If San Diego had beaten Miami and advanced to the AFC title game, there would have been two West Coast games Sunday. The tentative plan was for NBC to show the AFC game sometime after the 1 p.m. NFC game, probably 5 p.m. . . . John Elway will be NBC’s guest analyst in the studio for Sunday’s AFC championship game. . . . XTRA’s halftime guest during last Sunday’s Dolphin-Charger broadcast was, of all people, Jimmy Connors. . . . Howard David will work Sunday’s AFC radio broadcast with John Dockery, and Jack Buck and Hank Stram will call the NFC game. . . . Stram’s television partner for the 1982 NFC title game, Vin Scully, is in Honolulu working the Hawaiian Open for TBS, which has live coverage through Sunday at 5 p.m. each day.

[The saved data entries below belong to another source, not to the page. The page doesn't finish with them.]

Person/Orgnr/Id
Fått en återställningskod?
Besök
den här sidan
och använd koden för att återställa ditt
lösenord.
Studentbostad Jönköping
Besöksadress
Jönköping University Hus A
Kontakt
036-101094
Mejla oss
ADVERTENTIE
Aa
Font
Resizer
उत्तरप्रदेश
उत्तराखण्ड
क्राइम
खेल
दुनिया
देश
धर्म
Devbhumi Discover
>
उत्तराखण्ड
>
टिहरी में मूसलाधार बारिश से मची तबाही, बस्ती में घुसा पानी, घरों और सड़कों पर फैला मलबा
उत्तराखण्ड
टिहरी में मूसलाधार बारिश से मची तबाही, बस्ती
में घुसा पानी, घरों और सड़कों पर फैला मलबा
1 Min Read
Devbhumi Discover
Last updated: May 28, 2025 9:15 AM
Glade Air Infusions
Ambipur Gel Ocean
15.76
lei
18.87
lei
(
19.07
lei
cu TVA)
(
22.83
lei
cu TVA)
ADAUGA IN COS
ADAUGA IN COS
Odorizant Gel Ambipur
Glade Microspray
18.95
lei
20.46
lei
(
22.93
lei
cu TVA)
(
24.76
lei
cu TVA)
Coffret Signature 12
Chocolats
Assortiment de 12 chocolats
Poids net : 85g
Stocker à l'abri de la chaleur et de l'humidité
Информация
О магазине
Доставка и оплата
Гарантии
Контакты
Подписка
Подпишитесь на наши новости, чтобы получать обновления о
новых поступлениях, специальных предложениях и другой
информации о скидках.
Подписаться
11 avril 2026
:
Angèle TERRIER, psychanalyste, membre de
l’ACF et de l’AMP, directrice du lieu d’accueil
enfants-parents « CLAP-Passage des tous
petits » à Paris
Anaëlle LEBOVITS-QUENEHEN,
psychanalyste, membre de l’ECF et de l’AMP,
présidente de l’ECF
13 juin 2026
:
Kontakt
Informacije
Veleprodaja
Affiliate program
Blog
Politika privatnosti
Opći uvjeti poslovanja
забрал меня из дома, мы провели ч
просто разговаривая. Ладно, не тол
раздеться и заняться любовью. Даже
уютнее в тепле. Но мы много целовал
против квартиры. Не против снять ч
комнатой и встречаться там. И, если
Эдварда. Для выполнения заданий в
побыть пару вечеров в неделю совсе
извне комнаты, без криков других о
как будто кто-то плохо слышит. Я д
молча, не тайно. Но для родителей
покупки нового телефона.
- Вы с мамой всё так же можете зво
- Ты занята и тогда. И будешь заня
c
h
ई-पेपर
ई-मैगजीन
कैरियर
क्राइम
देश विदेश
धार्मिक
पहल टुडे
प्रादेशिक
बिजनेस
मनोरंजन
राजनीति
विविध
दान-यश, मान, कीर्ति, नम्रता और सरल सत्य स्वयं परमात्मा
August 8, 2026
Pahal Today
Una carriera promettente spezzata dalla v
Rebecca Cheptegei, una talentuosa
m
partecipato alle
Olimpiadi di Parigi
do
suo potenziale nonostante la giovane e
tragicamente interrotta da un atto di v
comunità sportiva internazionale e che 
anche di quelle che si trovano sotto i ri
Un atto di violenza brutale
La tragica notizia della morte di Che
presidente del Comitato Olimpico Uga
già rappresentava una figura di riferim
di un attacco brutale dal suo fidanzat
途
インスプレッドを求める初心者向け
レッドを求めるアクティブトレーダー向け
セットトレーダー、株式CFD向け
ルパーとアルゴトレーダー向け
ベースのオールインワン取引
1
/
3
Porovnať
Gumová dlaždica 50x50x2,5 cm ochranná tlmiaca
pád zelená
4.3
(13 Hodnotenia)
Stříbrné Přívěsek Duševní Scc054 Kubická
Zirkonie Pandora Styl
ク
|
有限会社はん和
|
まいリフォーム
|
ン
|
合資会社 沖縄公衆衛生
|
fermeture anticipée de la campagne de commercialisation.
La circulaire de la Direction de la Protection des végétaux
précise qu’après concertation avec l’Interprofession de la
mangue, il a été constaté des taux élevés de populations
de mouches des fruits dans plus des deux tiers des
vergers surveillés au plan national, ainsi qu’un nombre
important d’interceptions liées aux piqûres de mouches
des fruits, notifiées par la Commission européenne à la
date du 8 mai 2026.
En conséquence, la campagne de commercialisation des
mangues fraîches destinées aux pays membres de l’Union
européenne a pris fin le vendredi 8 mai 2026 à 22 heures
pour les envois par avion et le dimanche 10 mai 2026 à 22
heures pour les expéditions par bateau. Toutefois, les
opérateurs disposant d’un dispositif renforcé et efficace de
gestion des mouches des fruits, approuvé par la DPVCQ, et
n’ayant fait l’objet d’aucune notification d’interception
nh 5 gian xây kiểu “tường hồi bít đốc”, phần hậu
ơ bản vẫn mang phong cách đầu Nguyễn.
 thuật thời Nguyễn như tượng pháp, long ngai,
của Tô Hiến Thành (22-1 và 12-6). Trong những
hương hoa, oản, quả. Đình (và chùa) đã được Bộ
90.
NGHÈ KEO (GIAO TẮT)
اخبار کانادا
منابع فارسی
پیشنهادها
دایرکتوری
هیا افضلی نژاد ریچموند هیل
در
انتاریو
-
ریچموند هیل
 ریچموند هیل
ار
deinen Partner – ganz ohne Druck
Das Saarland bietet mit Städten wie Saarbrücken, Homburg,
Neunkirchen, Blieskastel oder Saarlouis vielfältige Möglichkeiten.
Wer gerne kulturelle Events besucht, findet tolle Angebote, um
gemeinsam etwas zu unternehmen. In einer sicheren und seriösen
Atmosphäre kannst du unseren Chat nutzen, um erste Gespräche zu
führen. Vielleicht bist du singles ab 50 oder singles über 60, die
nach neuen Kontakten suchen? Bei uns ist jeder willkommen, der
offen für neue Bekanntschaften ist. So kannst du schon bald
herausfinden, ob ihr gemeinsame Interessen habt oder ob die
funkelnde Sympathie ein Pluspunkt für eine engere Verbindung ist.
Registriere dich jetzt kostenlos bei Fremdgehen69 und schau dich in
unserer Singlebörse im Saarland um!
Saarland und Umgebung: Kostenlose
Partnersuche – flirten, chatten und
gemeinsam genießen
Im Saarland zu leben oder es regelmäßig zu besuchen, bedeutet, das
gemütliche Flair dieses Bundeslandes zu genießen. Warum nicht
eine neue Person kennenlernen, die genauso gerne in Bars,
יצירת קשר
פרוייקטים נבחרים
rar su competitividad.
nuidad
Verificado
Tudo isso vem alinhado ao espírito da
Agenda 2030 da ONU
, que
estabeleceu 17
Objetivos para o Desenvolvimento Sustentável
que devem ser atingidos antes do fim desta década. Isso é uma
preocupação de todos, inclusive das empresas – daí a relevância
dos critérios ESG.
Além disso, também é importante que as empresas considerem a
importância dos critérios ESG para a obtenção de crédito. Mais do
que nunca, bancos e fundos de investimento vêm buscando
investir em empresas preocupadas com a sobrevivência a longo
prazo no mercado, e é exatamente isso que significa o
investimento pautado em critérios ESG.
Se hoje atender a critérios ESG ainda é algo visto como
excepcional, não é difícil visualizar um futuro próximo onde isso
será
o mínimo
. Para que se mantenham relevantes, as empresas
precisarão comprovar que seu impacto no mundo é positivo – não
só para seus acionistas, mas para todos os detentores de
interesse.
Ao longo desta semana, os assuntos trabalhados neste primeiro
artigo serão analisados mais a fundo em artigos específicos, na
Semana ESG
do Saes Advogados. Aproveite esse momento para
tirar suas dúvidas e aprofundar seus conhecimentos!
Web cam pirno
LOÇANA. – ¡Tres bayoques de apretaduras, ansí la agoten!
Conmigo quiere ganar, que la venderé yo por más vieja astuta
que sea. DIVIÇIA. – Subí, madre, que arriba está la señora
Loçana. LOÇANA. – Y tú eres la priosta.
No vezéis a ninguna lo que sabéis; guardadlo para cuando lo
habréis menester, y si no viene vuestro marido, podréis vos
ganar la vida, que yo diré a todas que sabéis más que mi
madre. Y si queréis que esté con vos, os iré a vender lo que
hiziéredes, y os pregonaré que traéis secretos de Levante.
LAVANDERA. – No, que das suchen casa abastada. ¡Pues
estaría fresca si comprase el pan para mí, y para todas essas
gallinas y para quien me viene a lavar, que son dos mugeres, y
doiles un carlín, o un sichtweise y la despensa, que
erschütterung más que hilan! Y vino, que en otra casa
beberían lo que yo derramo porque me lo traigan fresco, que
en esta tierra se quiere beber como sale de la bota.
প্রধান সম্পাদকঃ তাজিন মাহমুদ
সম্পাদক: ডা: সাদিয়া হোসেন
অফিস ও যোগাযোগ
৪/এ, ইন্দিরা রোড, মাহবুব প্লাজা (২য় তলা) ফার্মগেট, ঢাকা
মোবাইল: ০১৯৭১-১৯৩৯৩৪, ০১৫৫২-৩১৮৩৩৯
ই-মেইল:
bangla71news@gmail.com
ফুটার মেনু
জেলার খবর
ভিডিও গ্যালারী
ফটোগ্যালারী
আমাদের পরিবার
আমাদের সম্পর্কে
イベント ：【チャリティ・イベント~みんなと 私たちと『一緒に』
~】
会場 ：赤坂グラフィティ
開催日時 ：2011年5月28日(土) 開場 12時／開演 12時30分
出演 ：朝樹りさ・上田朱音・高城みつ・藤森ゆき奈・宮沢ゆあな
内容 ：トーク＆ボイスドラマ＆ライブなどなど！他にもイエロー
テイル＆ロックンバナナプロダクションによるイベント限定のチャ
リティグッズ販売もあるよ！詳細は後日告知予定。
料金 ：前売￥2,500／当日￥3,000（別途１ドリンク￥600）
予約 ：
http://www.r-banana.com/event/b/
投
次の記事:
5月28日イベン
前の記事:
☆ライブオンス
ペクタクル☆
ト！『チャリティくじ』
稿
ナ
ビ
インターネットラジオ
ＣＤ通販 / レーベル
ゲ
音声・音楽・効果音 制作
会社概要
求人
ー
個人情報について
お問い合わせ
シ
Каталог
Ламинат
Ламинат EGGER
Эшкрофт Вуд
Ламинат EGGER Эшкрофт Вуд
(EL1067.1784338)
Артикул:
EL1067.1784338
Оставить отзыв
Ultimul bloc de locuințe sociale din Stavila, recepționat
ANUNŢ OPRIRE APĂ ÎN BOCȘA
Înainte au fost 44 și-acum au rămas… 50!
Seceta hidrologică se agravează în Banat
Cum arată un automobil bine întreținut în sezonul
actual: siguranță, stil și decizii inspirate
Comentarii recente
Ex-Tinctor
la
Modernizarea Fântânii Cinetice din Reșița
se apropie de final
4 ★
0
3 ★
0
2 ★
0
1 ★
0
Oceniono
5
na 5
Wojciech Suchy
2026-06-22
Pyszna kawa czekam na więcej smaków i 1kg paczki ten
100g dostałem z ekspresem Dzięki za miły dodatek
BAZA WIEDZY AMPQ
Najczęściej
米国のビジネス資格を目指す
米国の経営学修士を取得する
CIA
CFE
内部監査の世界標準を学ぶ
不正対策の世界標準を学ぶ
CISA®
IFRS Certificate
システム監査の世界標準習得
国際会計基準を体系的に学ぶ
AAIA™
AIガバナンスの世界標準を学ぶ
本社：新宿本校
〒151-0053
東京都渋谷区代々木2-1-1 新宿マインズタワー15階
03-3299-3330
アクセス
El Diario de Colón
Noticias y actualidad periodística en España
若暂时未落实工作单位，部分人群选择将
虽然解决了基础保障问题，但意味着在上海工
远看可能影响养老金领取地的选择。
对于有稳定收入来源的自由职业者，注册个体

Recommended viewing: ABC’s “Wide World of Sports,” beginning its 33rd year, focuses on the Harlem Globetrotters on Saturday. This segment is a lot more than simply the Globetrotters doing their thing against the Washington Generals in a game at Crenshaw High on Dec. 18. It takes a look at what is going on in South-Central Los Angeles. “It’s a very uplifting, positive piece,” producer Carol Lehti said. “I got to meet and deal with some very nice people.” Crenshaw student Kofi Nartey serves as a guest host with John Saunders and Dick Vitale; Kareem Abdul-Jabbar takes part, playing with the Generals; Crenshaw graduate Darryl Strawberry and his older brother, Michael, a Los Angeles police office, are featured, and there’s a light “White Men Can’t Jump” piece with Vitale, taped at Venice Beach. The Community Youth Gang Services and its Midnight Basketball League also get some air time, as do members from rival gangs.

Billy Sample, hired this week to work with Bob Starr on KMPC’s Angel radio broadcasts, was an outfielder for the Texas Rangers from 1978 through ’84 and spent ’85 with the New York Yankees and ’86 with the Atlanta Braves. He worked for TBS in 1988 and ‘89, did some ESPN work in ’91 and last season worked as a commentator on 25 Seattle Mariners telecasts. He also did a few games for CBS Radio. Sample had his choice of jobs this year--either 65 Mariner telecasts or the Angels’ broadcasts full time. He said he liked the play-by-play aspect of the Angel job.

“The Backstretch,” the weekly horse racing news and handicapping show, returns for a 14-week run on Channel 56 tonight at 8:30. Jeff Siegel and Mandy McKaughan are the co-hosts. . . . HBO’s first fight, on Jan. 22, 1973, was George Foreman’s second-round knockout of Joe Frazier at Kingston, Jamaica, possibly best remembered for Howard Cosell’s call, “Down goes Frazier.” Now, 20 years later, Foreman, 40 pounds heavier, is still fighting on HBO. His bout with Pierre Coetzer will be televised live from Reno at 7 p.m. Saturday. . . . If there is a national college football championship game after the 1994 season, as proposed, don’t be surprised if it ends up on pay-per-view. . . . Prime Ticket’s Larry Burnett sang the National Anthem at last Friday’s Laker game. Gutsy effort, but Burnett had better stick to sportscasting.

Golden Mike winners for sports, presented by the Radio and Television News Assn. of Southern California, included Channel 9’s Tom Murray, who won two; Channel 2’s Jim Hill, who won one; and, on the radio side, KFWB’s Randy Kerdoon, who swept the awards for best sports segment, best sports news reporting and best feature reporting. Kerdoon is also among the nominees for a Southern California Sports Broadcasters Assn. award in the radio anchor category. His competition is KMPC’s Jim Healy and KNX’s Bill Seward. Winners in that category and six others will be announced at a luncheon at Lakeside Golf Course on Feb. 11. . . . Cable television’s ACE Awards will be presented Sunday night in a ceremony at the Pantages Theater in Hollywood. It will be televised live at 5 p.m. on the Lifetime network. ESPN received a record 23 nominations. HBO has six nominations.